Seguiu-se a negociação, prometendo a mim mesmo que me iria portar exemplarmente no próximo ano, só para ter a certeza que o Pai Natal não tinha deixado de nos visitar por minha culpa. Fui para o quarto, mergulhado na quarta fase do processo que é a depressão.
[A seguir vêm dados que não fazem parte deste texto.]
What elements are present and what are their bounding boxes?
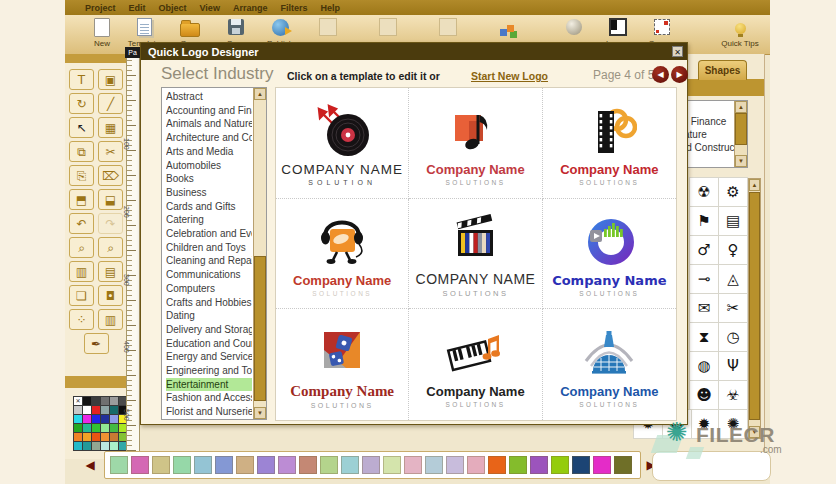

Pensei no porquê daquela mentira e se seria tudo uma cabala para me obrigar a portar bem durante o ano todo. Perguntei-me se tudo não passava de um plano maquiavélico e uma espécie de complot mundial da parentalidade. Depois de chorar tudo o que tinha a chorar, chegou, finalmente, a aceitação: o que interessava era que continuaria a receber os presentes e, melhor do que isso, as traquinices que fizesse pela calada sem os meus pais verem, não seriam vistas e anotadas pelo cabrão do cusco do Pai Natal. Ah. Ah. Ah. Melhor notícia de sempre!

Feliz Natal.

Sugestões e dicas de vida completamente imparciais:

O Coelho da Páscoa também é treta até porque os coelhos não põem ovos.

A Fada dos Dentes anda a fugir aos impostos e nunca declara as despesas dos dentes.

Se puxarem as barbas a Deus, vão ver que afinal também são falsas e ele não existe.